Deha ve isyanın hayatı Ter Stegen: Barça'ya meydan okumadan önce Messi, Neuer ve Claudio Bravo ile rekabet ediyordu.

Víctor Valdés, Barselona'da bir kalecinin başarısının anahtarının ayak oyunundan çok, bire bir oyun olduğunu söylerdi. Marc-André ter Stegen , son birkaç yıldır topu hareket ettirirken harika bir dokunuş sergiledi. Ayrıca ikili mücadelelerde de güvenilir bir performans sergiledi. Her zaman amansız, rakibini nasıl sinirlendireceğini biliyor. Ve iyi ya da kötü, bu tavrını saha dışında da sürdürdü.
Bu sefer Katalan kulübüyle girdiği son büyük mücadelede, kulübün sakatlık süresini belirlemek amacıyla sağlık raporlarını LaLiga Sağlık Komitesi'ne sunmasını gerektiren bir muvafakatname imzalamayı reddediyor. Dört ay veya daha uzun süreliyse, maaşının bir kısmını transferler için kullanabiliyorlar. Özellikle de artık kale direkleri arasında tartışmasız ilk 11'de yer alması beklenen Joan García için .
Ancak Alman oyuncu pes etmiyor. Üç ay sahalardan uzak kalacağını açıklayarak bunu açıkça belirtmiş, aynı gün belindeki yeni sorunları gidermek için ameliyat olacağını duyurmuştu. Şimdi ise, şimdiye kadar hiçbir futbolcunun sakatlık durumunda kullanmayı düşünmediği, devredilemez bir mahremiyet hakkını kullanarak işleri bir adım öteye taşıyor.
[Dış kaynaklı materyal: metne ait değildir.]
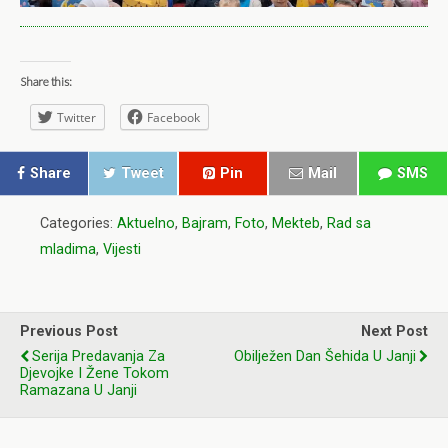
Share this:
Twitter
Facebook
Share
Tweet
Pin
Mail
SMS
Categories:
Aktuelno
,
Bajram
,
Foto
,
Mekteb
,
Rad sa
mladima
,
Vijesti
Previous Post
Next Post
Serija Predavanja Za
Obilježen Dan Šehida U Janji
Djevojke I Žene Tokom
Ramazana U Janji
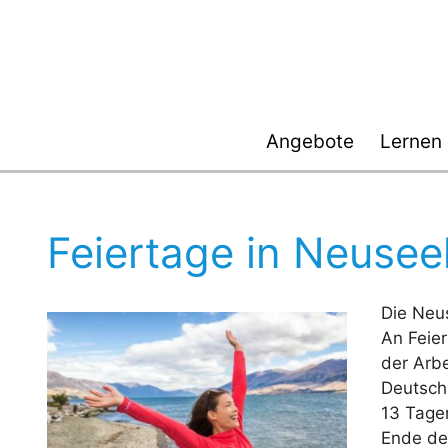
Zum
Inhalt
springen
Angebote
Lernen
Feiertage in Neusee
Die Neus
An Feie
der Arbe
Deutschl
13 Tagen
Ende der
Tüm bunların Barselona kulübüyle yaşanan çekişmenin bir parçası olduğu apaçık ortada. Ter Stegen'in argümanlarını dile getirmekten çekinmediği de aşikâr. Milli takımda genç oyuncu olarak geçirdiği dönemde, şu anki Fulham kalecisi Bernd Leno ile kıyasıya bir rekabete girmişti. Ter Stegen, Mannschaft'ın alt kategorilerinde ilk 11'de oynamaya başladı; ancak bu dönemde, antrenman kamplarında Barça oyuncusu uyumayı tercih ederken Leno telefonda konuşmayı tercih ettiği için neredeyse yumruk yumruğa geliyorlardı. Çözüm mü? Ayrı odalar.
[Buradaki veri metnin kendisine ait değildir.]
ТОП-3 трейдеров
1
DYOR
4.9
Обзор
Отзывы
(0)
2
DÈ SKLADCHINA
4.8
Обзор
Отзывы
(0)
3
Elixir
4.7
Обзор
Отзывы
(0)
Claudio Bravo'yla Karşı KarşıyaTam Barça oyuncusu olarak üçüncü sezonuna başlamak üzereyken, bu sefer beklenen bir başka takım arkadaşıyla, kale direkleri arasında bir başka düello yaşandı. Bu seferki, Claudio Bravo'ydu . Luis Enrique'nin görevindeki ilk iki yılında, Şilili oyuncu La Liga'da düzenli olarak ilk 11'de yer aldı ve Şampiyonlar Ligi ve Copa del Rey'le yetinmek zorunda kaldı. Bu yüzden ciddi bir ültimatom verdi: ya o ya ben. Avantaj ondaydı: Pep Guardiola'nın Manchester City'si onu transfer etmek için her şeyi yapmaya hazırdı. Bir kez daha savaşı kazandı ve sonunda City takımına katılan Bravo oldu.
Üç olmadan iki olmaz derler. Bu özdeyişten yola çıkarak, başka bir kaleciyle üçüncü bir mücadeleye girmek alışılmadık bir durum değil. Ancak bu mücadele beklenen sonucu vermedi. Alman milli takımının kalesi, Ter Stegen'in Barça'daki güçlü performansına rağmen, uzun süre neredeyse sarsılmaz Manuel Neuer tarafından savunuldu.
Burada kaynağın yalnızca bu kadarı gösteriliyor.